UNIMED VC tasks OAU scholars on ethical leadership, service

UNIMED Vice-Chancellor, Prof. Ebunoluwa Aderonke Adejuyigbe

The Vice-Chancellor of the University of Medical Sciences (UNIMED), Ondo State, Prof. Ebunoluwa Adejuyigbe, has urged exceptional students of Obafemi Awolowo University, Ile-Ife, to embrace excellence as a lifelong journey anchored on discipline, humility and service to humanity.

According to Adejuyigbe, while delivering the keynote address titled “Excellence is a Journey: Building Character, Inspiring Lives, and Leaving a Legacy” at the Fourth Edition of the Obafemi Awolowo University Academic and Research Excellence Awards, he stressed that academic brilliance alone is insufficient without character and ethical leadership.

The paediatrician and academic administrator, who charged the students tagged OAU STARS, who were recognised for outstanding academic and research accomplishments, stated that true excellence transcends grades, awards, and professional accolades.

While drawing from her personal trajectory from Akoko, Ondo State, to becoming a professor of paediatrics and eventually vice-chancellor of a specialised university, she encouraged the awardees to view their recognition as a milestone rather than the pinnacle of their achievements.

While urging them to remain focused on the continuous process of personal and professional development, she said, “Excellence is built one deliberate decision at a time, one disciplined habit at a time, one difficult challenge at a time, and one act of perseverance after another.

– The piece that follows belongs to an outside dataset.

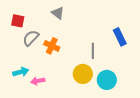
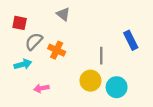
cyan arrow: (21, 72) -> (23, 64), moved

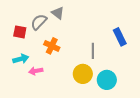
red square: (20, 23) -> (20, 32), moved
gray semicircle: (34, 41) -> (39, 22), moved
pink arrow: (41, 88) -> (36, 71), moved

The Vice-Chancellor recounted a pivotal moment from her undergraduate years at OAU, when an early academic setback nearly discouraged her from pursuing her dreams.

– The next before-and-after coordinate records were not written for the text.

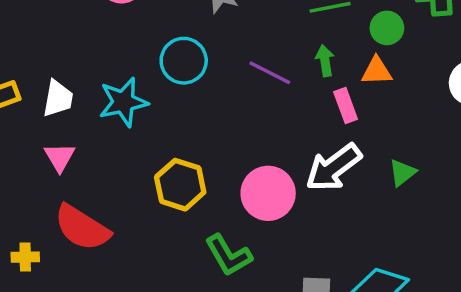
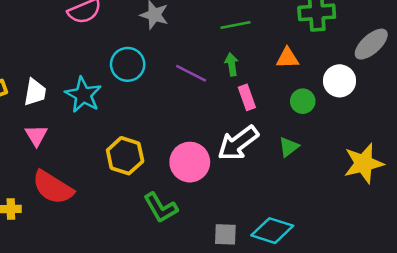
green circle: (387, 28) -> (303, 101), moved
orange triangle: (377, 71) -> (287, 58), moved
cyan star: (123, 102) -> (83, 95), turned -30

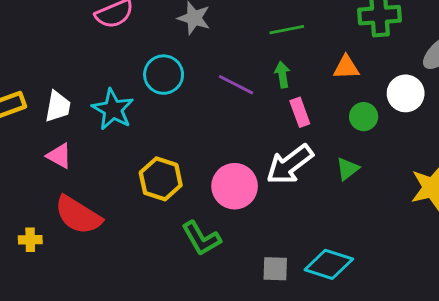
pink triangle: (36, 135) -> (59, 156), turned -30

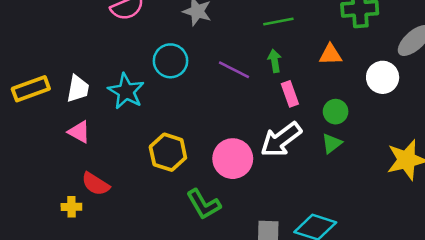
green circle: (364, 117) -> (336, 112), moved
red semicircle: (78, 215) -> (96, 184), size x0.7
yellow cross: (30, 240) -> (71, 207), moved

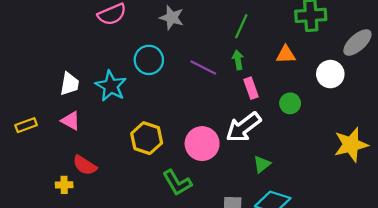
green line: (278, 21) -> (241, 26), turned -55
yellow rectangle: (31, 89) -> (26, 125), moved, size x0.7
green triangle: (332, 143) -> (262, 164), moved

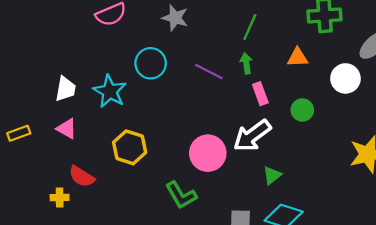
yellow hexagon: (147, 138) -> (130, 147), moved

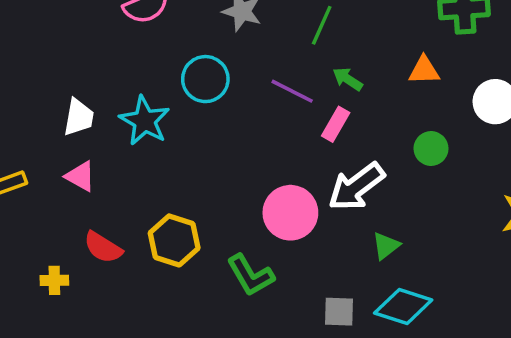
green line: (250, 27) -> (322, 25), moved
green arrow: (246, 63) -> (348, 79), turned -48
pink rectangle: (260, 94) -> (336, 124), moved, turned 50
yellow hexagon: (130, 147) -> (174, 240), moved
yellow cross: (60, 197) -> (54, 280), moved

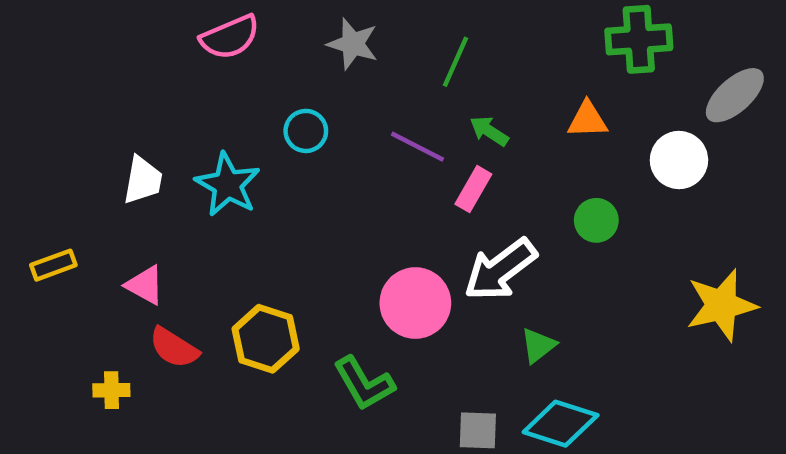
cyan circle: (205, 79) -> (306, 131), size x0.7
pink triangle: (80, 176) -> (145, 285), moved

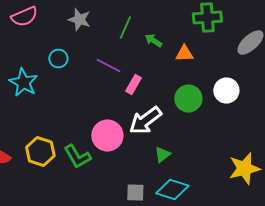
green arrow: (489, 131) -> (153, 40), moved
white circle: (679, 160) -> (226, 90), moved
green circle: (596, 220) -> (188, 98), size x1.4
yellow star: (721, 305) -> (244, 168), moved
green L-shape: (364, 383) -> (77, 156), moved

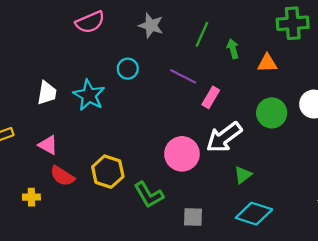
green arrow: (153, 40) -> (233, 49), turned 42
green L-shape: (77, 156) -> (149, 195), moved
gray square: (135, 192) -> (193, 217), moved

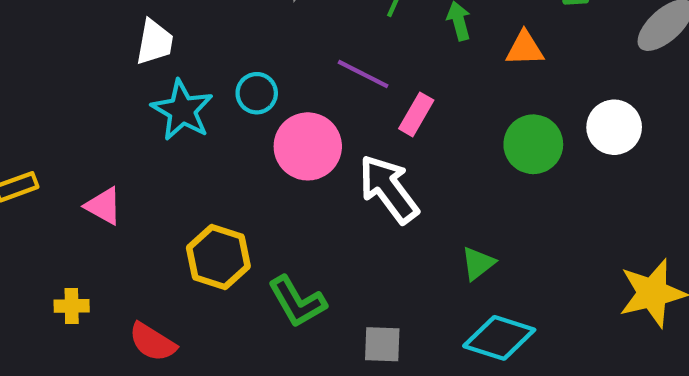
cyan circle: (128, 69) -> (257, 93), moved
white trapezoid: (47, 93) -> (155, 42), moved
white arrow: (224, 137) -> (389, 189), moved, turned 90
pink circle: (182, 154) -> (308, 146), moved
red semicircle: (62, 176) -> (152, 342), moved

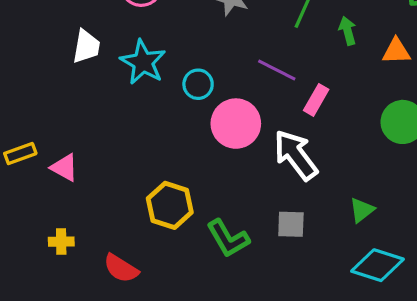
white trapezoid: (155, 42) -> (86, 46), moved
cyan star: (182, 110) -> (143, 62), moved
pink triangle: (104, 206) -> (64, 168), moved
gray square: (382, 344) -> (291, 224), moved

However, she revealed that perseverance and encouragement from a former teacher helped her overcome the challenge, and she reminded the students that failure is merely an event, not an identity, urging them never to allow temporary setbacks to define their future trajectories.

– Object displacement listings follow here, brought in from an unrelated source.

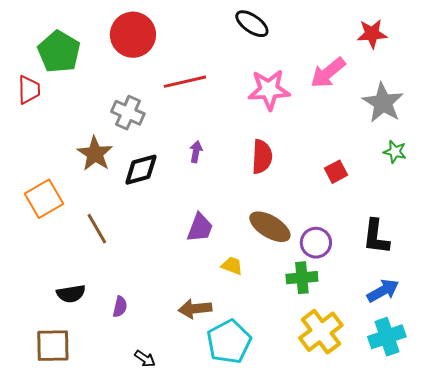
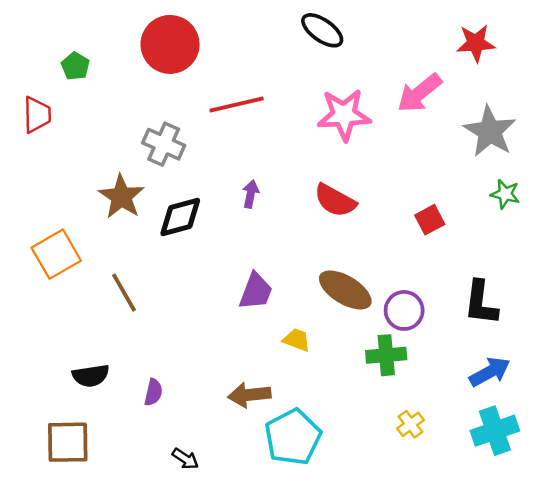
green pentagon: (59, 52) -> (75, 66), size x0.5
red semicircle: (262, 157) -> (335, 200), turned 116
yellow cross: (321, 332) -> (410, 424), size x0.5

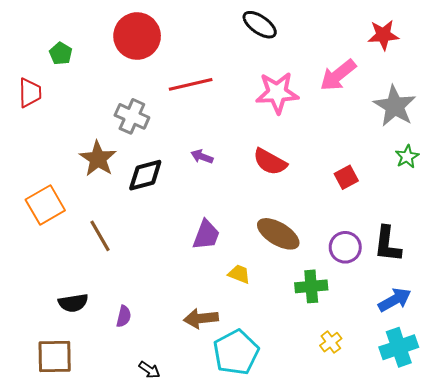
purple arrow: (251, 194) -> (202, 157), turned -80
green star: (505, 194) -> (407, 157), turned 30
purple circle: (404, 310) -> (345, 247), moved

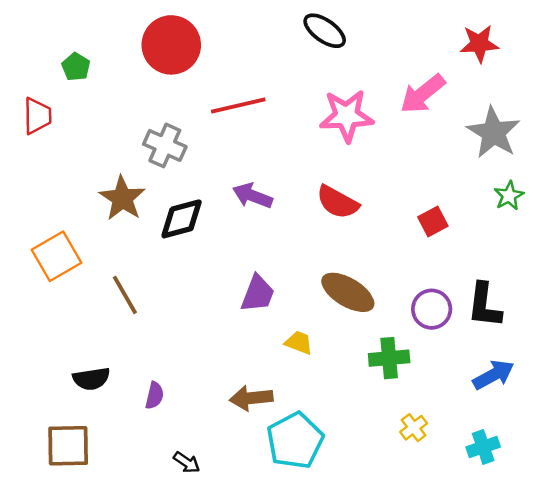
purple arrow: (202, 157) -> (252, 196), size x1.4
cyan cross: (399, 347) -> (483, 447), moved, size x0.7

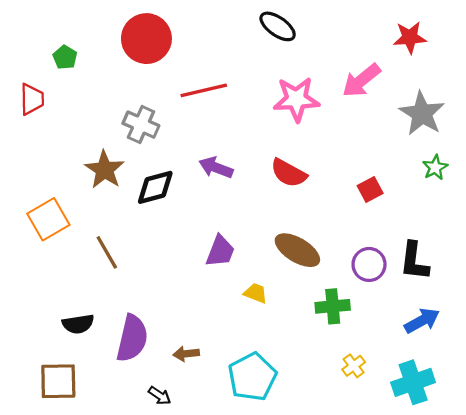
purple semicircle: (155, 395) -> (132, 338), size x2.0
brown arrow: (251, 398) -> (186, 354), moved, size x0.7
cyan cross: (483, 447) -> (413, 382), size x1.5

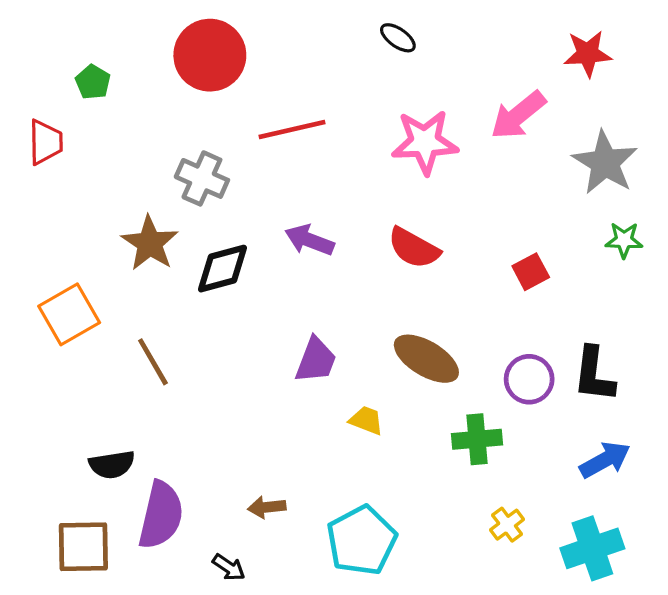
black ellipse: (278, 26) -> (398, 38), size x0.7
green star: (435, 167) -> (624, 240), turned 30
purple semicircle: (132, 338) -> (161, 515), moved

She further harped on the importance of integrity in scholarship, recalling how her published research findings on antibiotic resistance in newborn infections initially attracted scepticism from peers but were later validated internationally.

According to Adejuyigbe, researchers and professionals must remain committed to truth and ethical standards even when their findings challenge established opinions or prevailing orthodoxies in their fields.

The UNIMED Vice-Chancellor also advised the awardees to harness criticism as motivation for growth, uphold ethical values in their chosen professions, and strive to make meaningful contributions to society that extend beyond personal advancement.

“The world does not need more successful individuals alone. It needs men and women whose success creates opportunities for others, whose excellence inspires hope, and whose integrity restores faith in our institutions.”

Adejuyigbe reminded the awardees that society requires professionals who combine competence with compassion, humility, and integrity, stressing that the true measure of success is the positive impact one makes on the lives of others rather than the accumulation of personal achievements or material wealth.